(RECORDS SHOWN Opens)

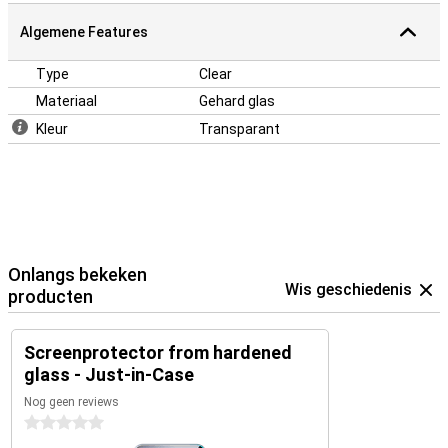
Algemene Features
Type
Clear
Materiaal
Gehard glas
Kleur
Transparant
Onlangs bekeken
Wis geschiedenis
producten
Screenprotector from hardened
glass - Just-in-Case
Nog geen reviews
0 sterren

(RECORDS SHOWN Closes)

WHAT NEEDS TO BE DONE -> Starting at the line with "Screenprotector from hardened", print each remaining line of the listing above exactly as it appears.

SOLVED EXERCISE ->
Screenprotector from hardened
glass - Just-in-Case
Nog geen reviews
0 sterren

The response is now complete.